Records from a data source:

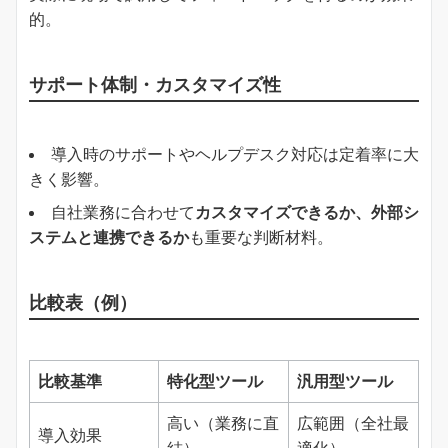
的。
サポート体制・カスタマイズ性
導入時のサポートやヘルプデスク対応は定着率に大
きく影響。
自社業務に合わせて
カスタマイズできるか、外部シ
ステムと連携できるか
も重要な判断材料。
比較表（例）
比較基準
特化型ツール
汎用型ツール
高い（業務に直
広範囲（全社最
導入効果
結）
適化）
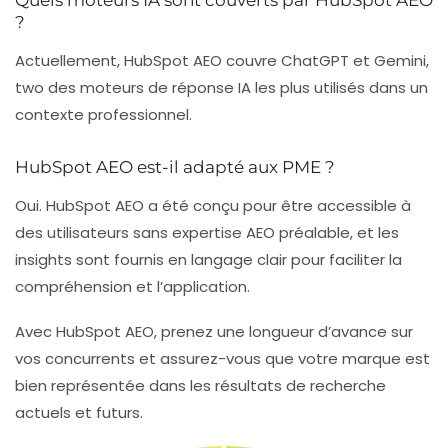
Quels moteurs IA sont couverts par HubSpot AEO
?
Actuellement, HubSpot AEO couvre ChatGPT et Gemini,
two des moteurs de réponse IA les plus utilisés dans un
contexte professionnel.
HubSpot AEO est-il adapté aux PME ?
Oui. HubSpot AEO a été conçu pour être accessible à
des utilisateurs sans expertise AEO préalable, et les
insights sont fournis en langage clair pour faciliter la
compréhension et l’application.
Avec HubSpot AEO, prenez une longueur d’avance sur
vos concurrents et assurez-vous que votre marque est
bien représentée dans les résultats de recherche
actuels et futurs.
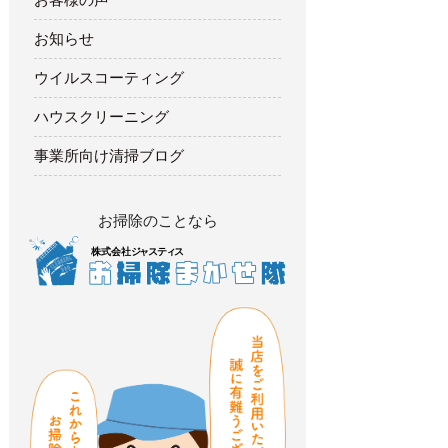
お知らせ
ウイルスコーティング
ハウスクリーニング
事業所向け清掃ブログ
お掃除のことなら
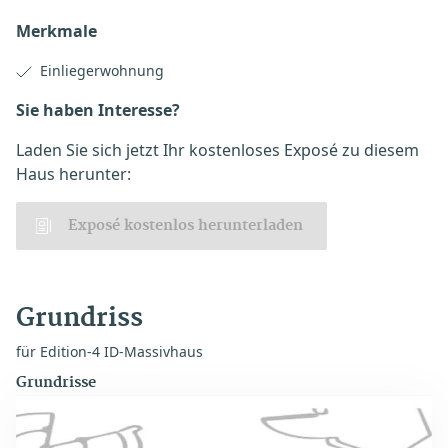
Merkmale
Einliegerwohnung
Sie haben Interesse?
Laden Sie sich jetzt Ihr kostenloses Exposé zu diesem
Haus herunter:
Exposé kostenlos herunterladen
Grundriss
für Edition-4 ID-Massivhaus
Grundrisse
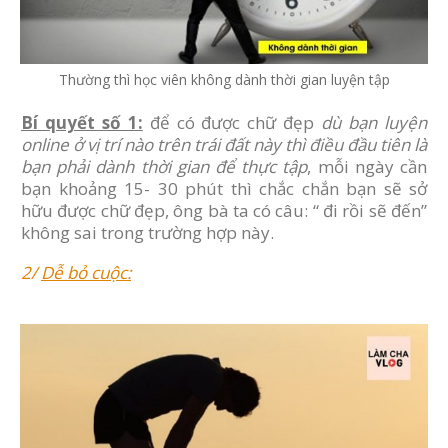
Thường thì học viên không dành thời gian luyện tập
Bí quyết số 1:
để có được chữ đẹp
dù bạn luyện
online ở vị trí nào trên trái đất này thì điều đầu tiên là
bạn phải dành thời gian để thực tập
, mỗi ngày cần
bạn khoảng 15- 30 phút thì chắc chắn bạn sẽ sở
hữu được chữ đẹp, ông bà ta có câu: “ đi rồi sẽ đến”
không sai trong trường hợp này.
2/
Dễ bỏ cuộc:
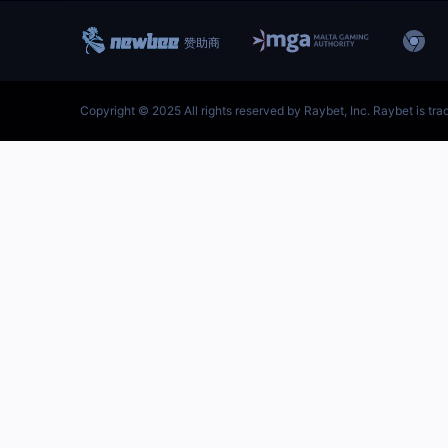
跳
至
内
容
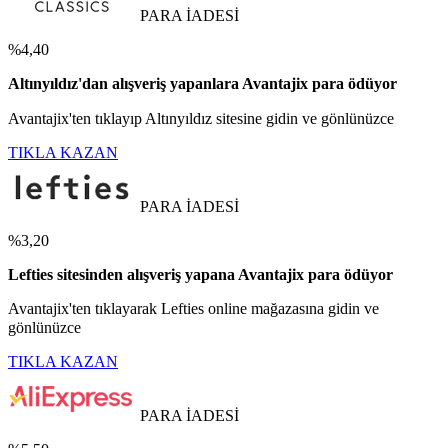
PARA İADESİ
%4,40
Altınyıldız'dan alışveriş yapanlara Avantajix para ödüyor
Avantajix'ten tıklayıp Altınyıldız sitesine gidin ve gönlünüzce
TIKLA KAZAN
PARA İADESİ
%3,20
Lefties sitesinden alışveriş yapana Avantajix para ödüyor
Avantajix'ten tıklayarak Lefties online mağazasına gidin ve
gönlünüzce
TIKLA KAZAN
PARA İADESİ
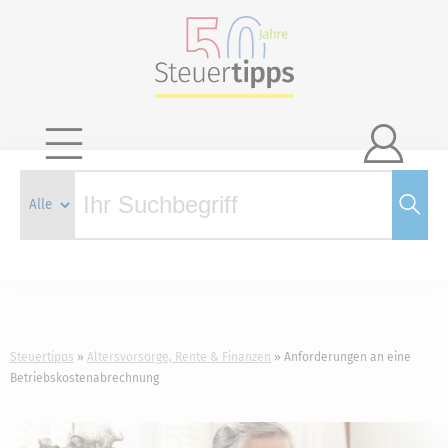

Steuertipps
Altersvorsorge, Rente & Finanzen
Anforderungen an eine
Betriebskostenabrechnung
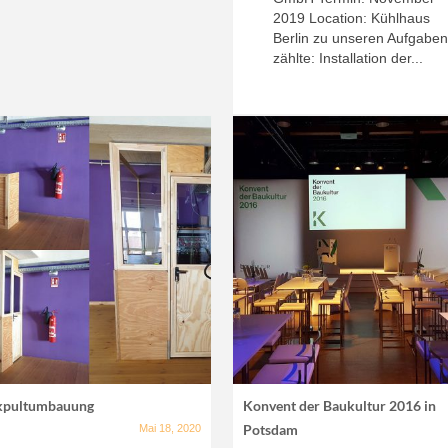
2019 Location: Kühlhaus
Berlin zu unseren Aufgabe
zählte: Installation der...
kpultumbauung
Konvent der Baukultur 2016 in
Potsdam
Mai 18, 2020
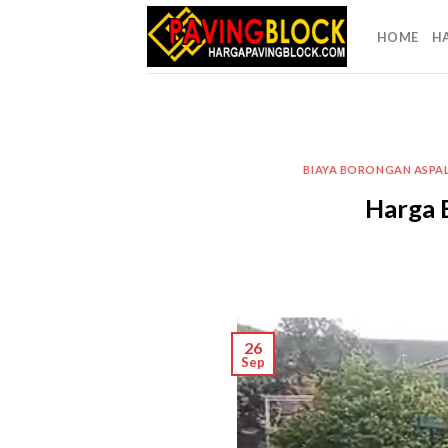
Skip
to
HOME
H
content
BIAYA BORONGAN ASPA
Harga 
26
Sep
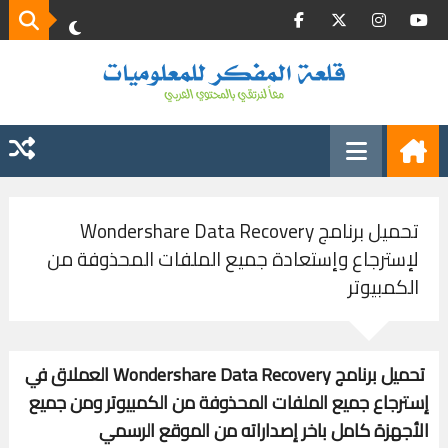
تحميل برنامج Wondershare Data Recovery
لإسترجاع وإستعادة جميع الملفات المحذوفة من
الكمبيوتر
تحميل برنامج Wondershare Data Recovery العملاق في
إسترجاع جميع الملفات المحذوفة من الكمبيوتر ومن جميع
الأجهزة كامل باخر إصداراته من الموقع الرسمي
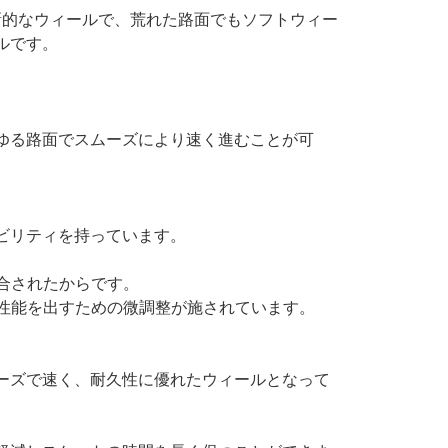
まれた革新的なウィールで、荒れた路面でもソフトウィー
ルです。
ゆる路面でスムーズにより速く進むことが可
ビリティを持っています。
。
調合されたからです。
の性能を出すための微調整が施されています。
ーズで速く、耐久性に優れたウィールとなって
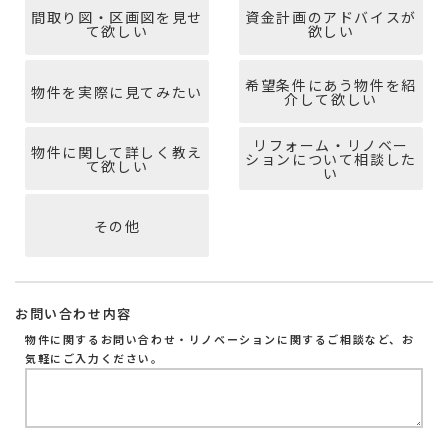
間取り図・区画図を見せ
資金計画のアドバイスが
て欲しい
欲しい
希望条件にあう物件を紹
物件を実際に見てみたい
介して欲しい
リフォーム・リノベー
物件に関して詳しく教え
ションについて相談した
て欲しい
い
その他
お問い合わせ内容
物件に関するお問い合わせ・リノベーションに関するご相談など、お
気軽にご入力ください。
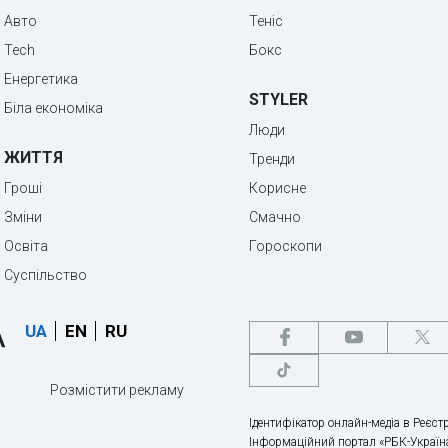
Авто
Теніс
Tech
Бокс
Енергетика
STYLER
Біла економіка
Люди
ЖИТТЯ
Тренди
Гроші
Корисне
Зміни
Смачно
Освіта
Гороскопи
Суспільство
UA
EN
RU
Розмістити рекламу
Ідентифікатор онлайн-медіа в Реєстр
Інформаційний портал «РБК-Україна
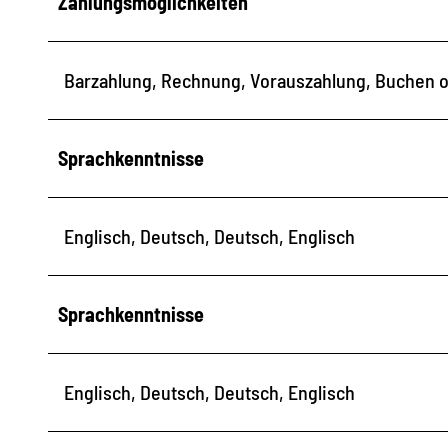
Zahlungsmöglichkeiten
Barzahlung, Rechnung, Vorauszahlung, Buchen o
Sprachkenntnisse
Englisch, Deutsch, Deutsch, Englisch
Sprachkenntnisse
Englisch, Deutsch, Deutsch, Englisch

* Work item *
Nothing but the exact text of the records should appear in your answer, with no pictures. Please write it out.

* Result for this exercise *
的。
サポート体制・カスタマイズ性
導入時のサポートやヘルプデスク対応は定着率に大
きく影響。
自社業務に合わせて
カスタマイズできるか、外部シ
ステムと連携できるか
も重要な判断材料。
比較表（例）
比較基準
特化型ツール
汎用型ツール
高い（業務に直
広範囲（全社最
導入効果
結）
適化）
Quels moteurs IA sont couverts par HubSpot AEO
?
Actuellement, HubSpot AEO couvre ChatGPT et Gemini,
two des moteurs de réponse IA les plus utilisés dans un
contexte professionnel.
HubSpot AEO est-il adapté aux PME ?
Oui. HubSpot AEO a été conçu pour être accessible à
des utilisateurs sans expertise AEO préalable, et les
insights sont fournis en langage clair pour faciliter la
compréhension et l’application.
Avec HubSpot AEO, prenez une longueur d’avance sur
vos concurrents et assurez-vous que votre marque est
bien représentée dans les résultats de recherche
actuels et futurs.
お知らせ
ウイルスコーティング
ハウスクリーニング
事業所向け清掃ブログ
お掃除のことなら
Merkmale
Einliegerwohnung
Sie haben Interesse?
Laden Sie sich jetzt Ihr kostenloses Exposé zu diesem
Haus herunter:
Exposé kostenlos herunterladen
Grundriss
für Edition-4 ID-Massivhaus
Grundrisse
Thường thì học viên không dành thời gian luyện tập
Bí quyết số 1:
để có được chữ đẹp
dù bạn luyện
online ở vị trí nào trên trái đất này thì điều đầu tiên là
bạn phải dành thời gian để thực tập
, mỗi ngày cần
bạn khoảng 15- 30 phút thì chắc chắn bạn sẽ sở
hữu được chữ đẹp, ông bà ta có câu: “ đi rồi sẽ đến”
không sai trong trường hợp này.
2/
Dễ bỏ cuộc:
跳
至
内
容
PARA İADESİ
%4,40
Altınyıldız'dan alışveriş yapanlara Avantajix para ödüyor
Avantajix'ten tıklayıp Altınyıldız sitesine gidin ve gönlünüzce
TIKLA KAZAN
PARA İADESİ
%3,20
Lefties sitesinden alışveriş yapana Avantajix para ödüyor
Avantajix'ten tıklayarak Lefties online mağazasına gidin ve
gönlünüzce
TIKLA KAZAN
PARA İADESİ

Steuertipps
Altersvorsorge, Rente & Finanzen
Anforderungen an eine
Betriebskostenabrechnung
2019 Location: Kühlhaus
Berlin zu unseren Aufgabe
zählte: Installation der...
kpultumbauung
Konvent der Baukultur 2016 in
Potsdam
Mai 18, 2020
Skip
to
HOME
H
content
BIAYA BORONGAN ASPA
Harga 
26
Sep
تحميل برنامج Wondershare Data Recovery
لإسترجاع وإستعادة جميع الملفات المحذوفة من
الكمبيوتر
تحميل برنامج Wondershare Data Recovery العملاق في
إسترجاع جميع الملفات المحذوفة من الكمبيوتر ومن جميع
الأجهزة كامل باخر إصداراته من الموقع الرسمي
まれた革新的なウィールで、荒れた路面でもソフトウィー
ルです。
ゆる路面でスムーズにより速く進むことが可
ビリティを持っています。
。
調合されたからです。
の性能を出すための微調整が施されています。
ーズで速く、耐久性に優れたウィールとなって
間取り図・区画図を見せ
資金計画のアドバイスが
て欲しい
欲しい
希望条件にあう物件を紹
物件を実際に見てみたい
介して欲しい
リフォーム・リノベー
物件に関して詳しく教え
ションについて相談した
て欲しい
い
その他
お問い合わせ内容
物件に関するお問い合わせ・リノベーションに関するご相談など、お
気軽にご入力ください。
Авто
Теніс
Tech
Бокс
Енергетика
STYLER
Біла економіка
Люди
ЖИТТЯ
Тренди
Гроші
Корисне
Зміни
Смачно
Освіта
Гороскопи
Суспільство
UA
EN
RU
Розмістити рекламу
Ідентифікатор онлайн-медіа в Реєстр
Інформаційний портал «РБК-Україна
Zahlungsmöglichkeiten
Barzahlung, Rechnung, Vorauszahlung, Buchen o
Sprachkenntnisse
Englisch, Deutsch, Deutsch, Englisch
Sprachkenntnisse
Englisch, Deutsch, Deutsch, Englisch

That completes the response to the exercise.